• [Description of the task] Please copy each line of the records below that holds the word "session".

(Records drawn from a dataset)
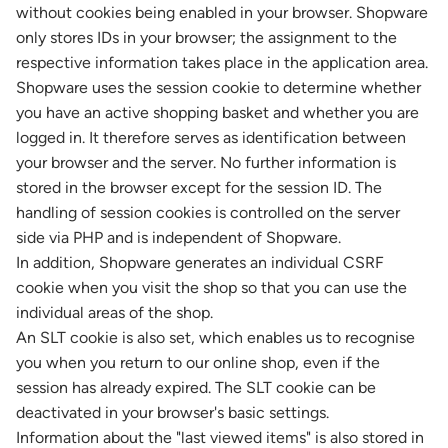
without cookies being enabled in your browser. Shopware
only stores IDs in your browser; the assignment to the
respective information takes place in the application area.
Shopware uses the session cookie to determine whether
you have an active shopping basket and whether you are
logged in. It therefore serves as identification between
your browser and the server. No further information is
stored in the browser except for the session ID. The
handling of session cookies is controlled on the server
side via PHP and is independent of Shopware.
In addition, Shopware generates an individual CSRF
cookie when you visit the shop so that you can use the
individual areas of the shop.
An SLT cookie is also set, which enables us to recognise
you when you return to our online shop, even if the
session has already expired. The SLT cookie can be
deactivated in your browser's basic settings.
Information about the "last viewed items" is also stored in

• [Result for this exercise]
Shopware uses the session cookie to determine whether
stored in the browser except for the session ID. The
handling of session cookies is controlled on the server
session has already expired. The SLT cookie can be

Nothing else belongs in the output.